More generally we say that X has a multivariate normal distribution if it has the same distribution as $AZ+\mu$ where now we remove the restriction that A be non-singular. When A is singular X will not have a density because there will exist an a such that $P(a^t X = a^t \mu) =1$, that is, so that X is confined to a hyperplane.
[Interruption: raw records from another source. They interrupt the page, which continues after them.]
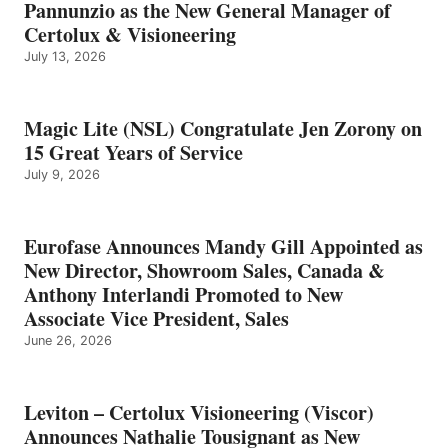
Pannunzio as the New General Manager of
Certolux & Visioneering
July 13, 2026
Magic Lite (NSL) Congratulate Jen Zorony on
15 Great Years of Service
July 9, 2026
Eurofase Announces Mandy Gill Appointed as
New Director, Showroom Sales, Canada &
Anthony Interlandi Promoted to New
Associate Vice President, Sales
June 26, 2026
Leviton – Certolux Visioneering (Viscor)
Announces Nathalie Tousignant as New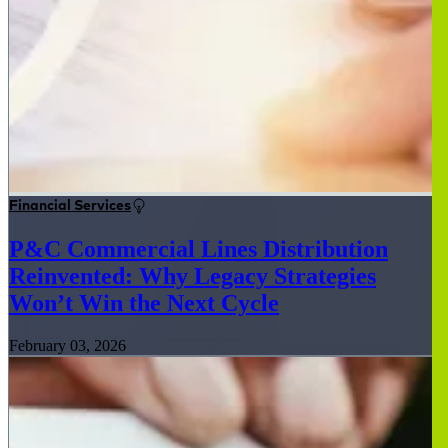
Financial Services
P&C Commercial Lines Distribution
Reinvented: Why Legacy Strategies
Won’t Win the Next Cycle
February 03, 2026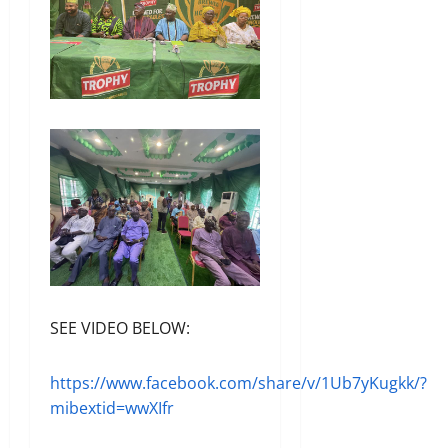
SEE VIDEO BELOW:
https://www.facebook.com/share/v/1Ub7yKugkk/?
mibextid=wwXIfr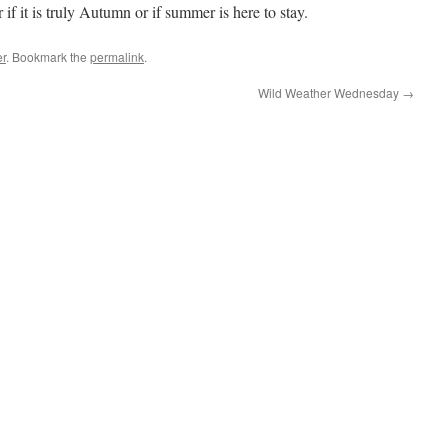
 it is truly Autumn or if summer is here to stay.
r
. Bookmark the
permalink
.
Wild Weather Wednesday
→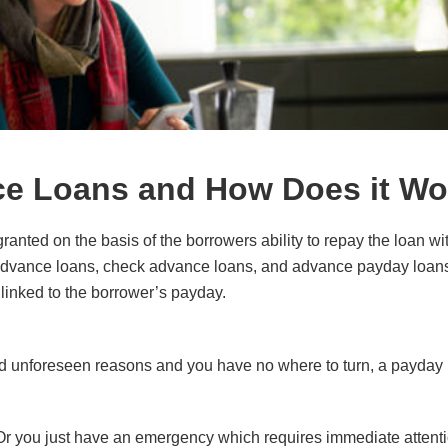
ce Loans and How Does it Wo
ranted on the basis of the borrowers ability to repay the loan wit
advance loans, check advance loans, and advance payday loan
 linked to the borrower’s payday.
 unforeseen reasons and you have no where to turn, a payday 
. Or you just have an emergency which requires immediate attent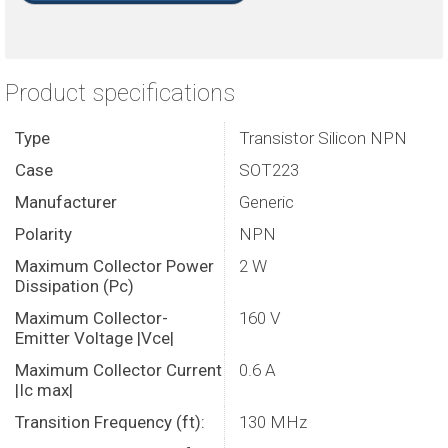
Product specifications
Type
Transistor Silicon NPN
Case
SOT223
Manufacturer
Generic
Polarity
NPN
Maximum Collector Power
2 W
Dissipation (Pc)
Maximum Collector-
160 V
Emitter Voltage |Vce|
Maximum Collector Current
0.6 A
|Ic max|
Transition Frequency (ft):
130 MHz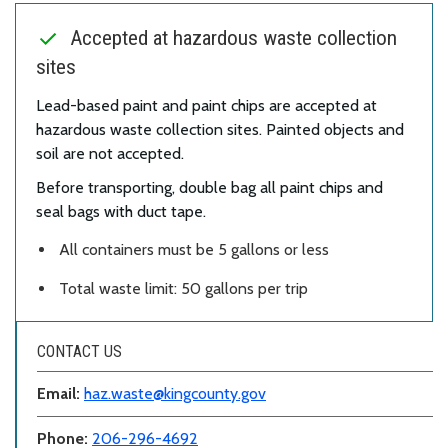
Accepted at hazardous waste collection
sites
Lead-based paint and paint chips are accepted at
hazardous waste collection sites. Painted objects and
soil are not accepted.
Before transporting, double bag all paint chips and
seal bags with duct tape.
All containers must be 5 gallons or less
Total waste limit: 50 gallons per trip
CONTACT US
Email:
haz.waste@kingcounty.gov
Phone:
206-296-4692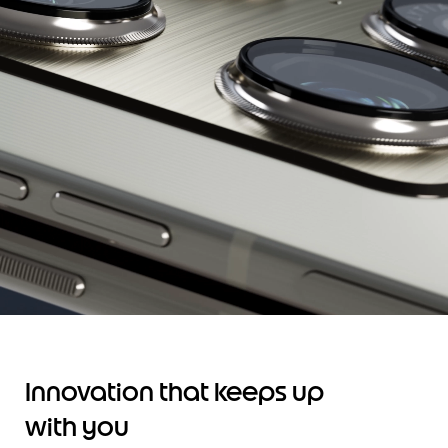
Innovation that keeps up
with you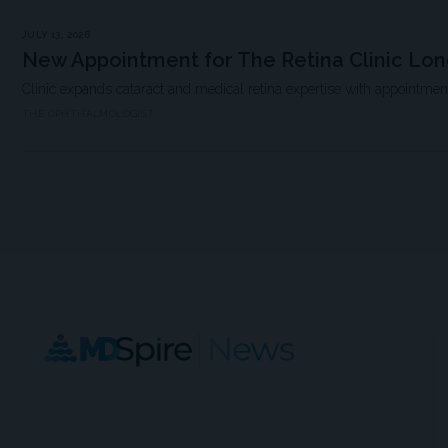
JULY 13, 2026
New Appointment for The Retina Clinic Lo
Clinic expands cataract and medical retina expertise with appointme
THE OPHTHALMOLOGIST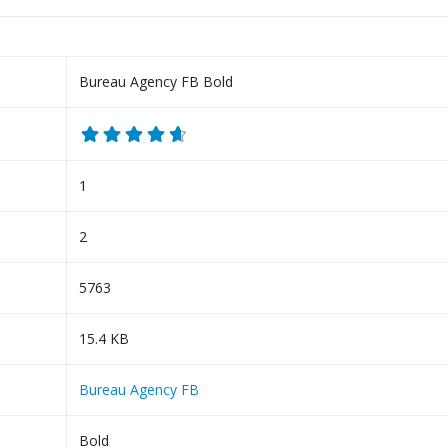
Bureau Agency FB Bold
1
2
5763
15.4 KB
Bureau Agency FB
Bold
It is still true, however, that the distribution of X depends only on the matrix $\Sigma=AA^t$ in the sense that if AA^t = BB^t then $AZ+\mu$ and $BZ+\mu$ have the same distribution.

Properties of the MVN distribution

1: All margins are multivariate normal: if

$$X = \left[\begin{array}{c} X_1\\ X_2\end{array} \right]$$

$$\mu = \left[\begin{array}{c} \mu_1\\ \mu_2\end{array} \right]$$

and

$$\Sigma = \left[\begin{array}{cc} \Sigma_{11} & \Sigma_{12} \\ \Sigma_{21} & \Sigma_{22} \end{array} \right]$$

then $X\sim MVN(\mu,\Sigma)$ implies that $X_1\sim MVN(\mu_1,\Sigma_{11})$.
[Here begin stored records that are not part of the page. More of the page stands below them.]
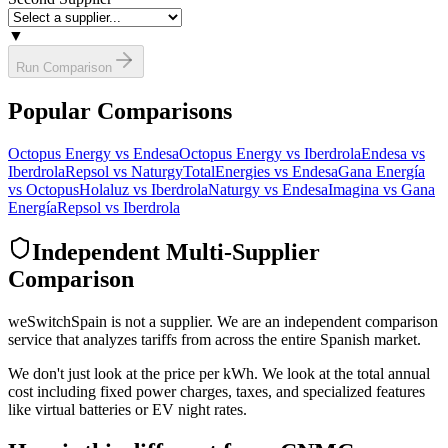
▼
Run Comparison
Popular Comparisons
Octopus Energy vs Endesa
Octopus Energy vs Iberdrola
Endesa vs
Iberdrola
Repsol vs Naturgy
TotalEnergies vs Endesa
Gana Energía
vs Octopus
Holaluz vs Iberdrola
Naturgy vs Endesa
Imagina vs Gana
Energía
Repsol vs Iberdrola
Independent Multi-Supplier
Comparison
weSwitchSpain is not a supplier. We are an independent comparison
service that analyzes tariffs from across the entire Spanish market.
We don't just look at the price per kWh. We look at the total annual
cost including fixed power charges, taxes, and specialized features
like virtual batteries or EV night rates.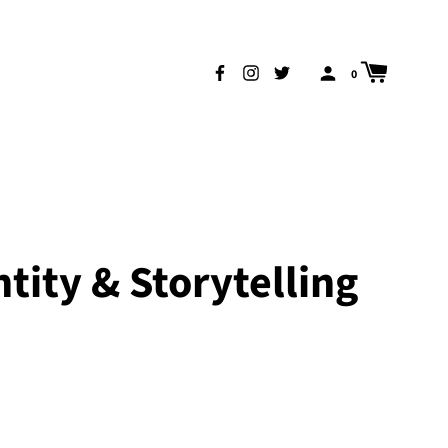
0
tity & Storytelling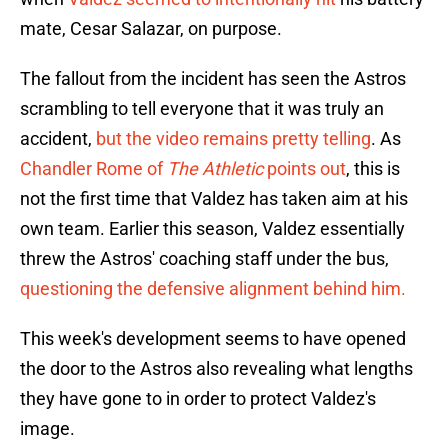
mate, Cesar Salazar, on purpose.
The fallout from the incident has seen the Astros
scrambling to tell everyone that it was truly an
accident,
but the video remains pretty telling
. As
Chandler Rome of
The Athletic
points out
, this is
not the first time that Valdez has taken aim at his
own team. Earlier this season, Valdez essentially
threw the Astros' coaching staff under the bus,
questioning the defensive alignment behind him.
This week's development seems to have opened
the door to the Astros also revealing what lengths
they have gone to in order to protect Valdez's
image.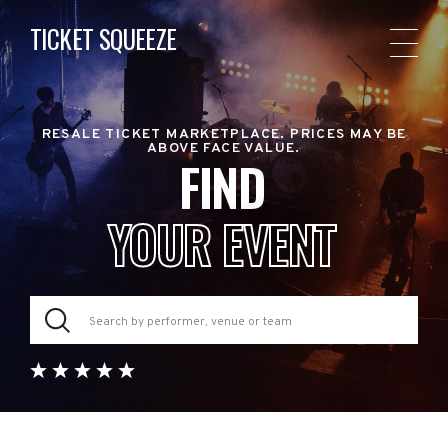
TICKET SQUEEZE
RESALE TICKET MARKETPLACE. PRICES MAY BE
ABOVE FACE VALUE.
FIND
YOUR EVENT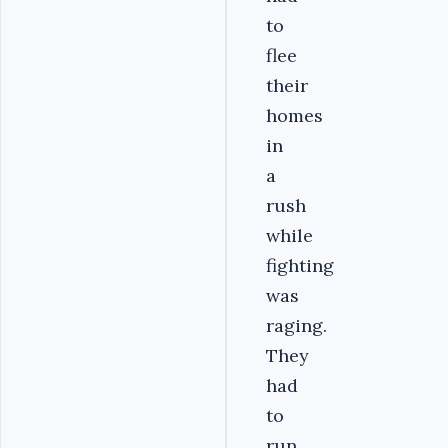
to
flee
their
homes
in
a
rush
while
fighting
was
raging.
They
had
to
run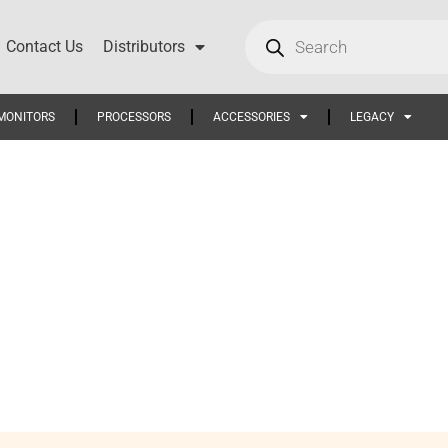
Contact Us
Distributors
MONITORS
PROCESSORS
ACCESSORIES
LEGACY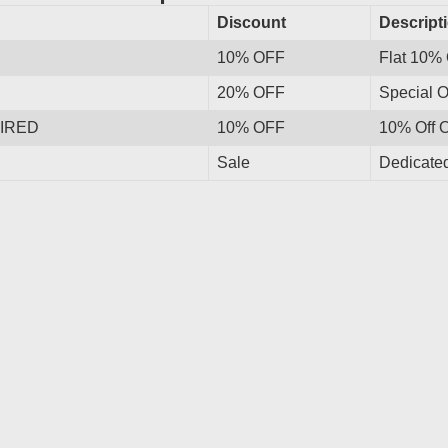
Discount
Descript
10% OFF
Flat 10% 
20% OFF
Special O
IRED
10% OFF
10% Off 
Sale
Dedicated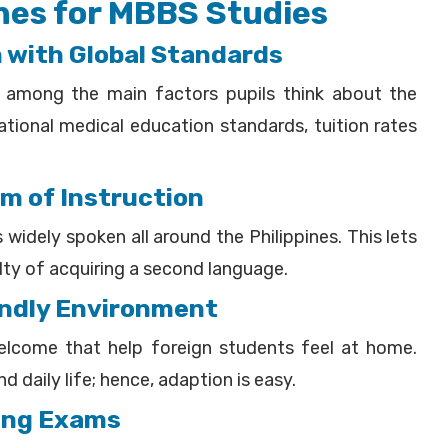
nes for MBBS Studies
n with Global Standards
s among the main factors pupils think about the
ational medical education standards, tuition rates
um of Instruction
 widely spoken all around the Philippines. This lets
ulty of acquiring a second language.
iendly Environment
welcome that help foreign students feel at home.
 daily life; hence, adaption is easy.
sing Exams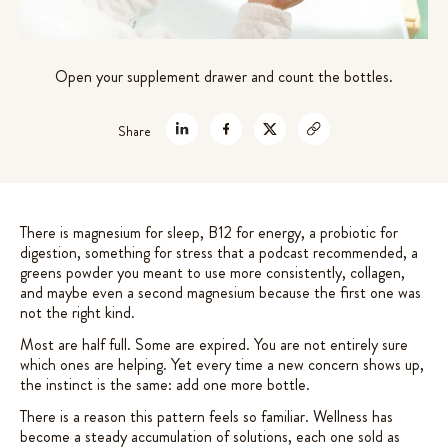
7 mushrooms extracts +
Rated
72
4.61
out of 5
adaptogens for gut-brain support
based on
$
49.99
Open your supplement drawer and count the bottles.
customer
+
ADD
ratings
Share
There is magnesium for sleep, B12 for energy, a probiotic for
digestion, something for stress that a podcast recommended, a
greens powder you meant to use more consistently, collagen,
and maybe even a second magnesium because the first one was
not the right kind.
Most are half full. Some are expired. You are not entirely sure
which ones are helping. Yet every time a new concern shows up,
the instinct is the same: add one more bottle.
There is a reason this pattern feels so familiar. Wellness has
become a steady accumulation of solutions, each one sold as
2: All conditionals are normal: the conditional distribution of X₁given X₂=x₂ is $MVN(\mu_1+\Sigma_{12}\Sigma_{22}^{-1} (x_2-\mu_2),\Sigma_{11}-\Sigma_{12}\Sigma_{22}^{-1}\Sigma_{21})$

3: $MX+\nu \sim MVN(M\mu+\nu, M \Sigma M^t)$. That is, an affine transformation of a Multivariate Normal is normal.

Normal samples: Distribution Theory

Theorem 1   Suppose $X_1,\ldots,X_n$ are independent $N(\mu,\sigma^2)$ random variables. (That is each satisfies my definition above in 1 dimension.) Then

1.

The sample mean $\bar X$ and the sample variance s² are independent.

2.

$n^{1/2}(\bar{X} - \mu)/\sigma \sim N(0,1)$

3.

$(n-1)s^2/\sigma^2 \sim \chi^2_{n-1}$

4.

$n^{1/2}(\bar{X} - \mu)/s \sim t_{n-1}$

Proof: Let $Z_i=(X_i-\mu)/\sigma$. Then $Z_1,\ldots,Z_p$ are independent N(0,1) so $Z=(Z_1,\ldots,Z_p)^t$ is multivariate standard normal. Note that $\bar{X} = \sigma\bar{Z}+\mu$ and $s^2 = \sum(X_i-\bar{X})^2/(n-1) = \sigma^2 \sum(Z_i-\bar{Z})^2/(n-1)$Thus

$$\frac{n^{1/2}(\bar{X}-\mu)}{\sigma} = n^{1/2}\bar{Z}$$

$$\frac{(n-1)s^2}{\sigma^2} = \sum(Z_i-\bar{Z})^2$$

and

$$T=\frac{n^{1/2}(\bar{X} - \mu)}{s} = \frac{n^{1/2} \bar{Z}}{s_Z}$$

where $(n-1)s_Z^2 = \sum(Z_i-\bar{Z})^2$.

Thus we need only give a proof in the special case $\mu=0$ and $\sigma=1$.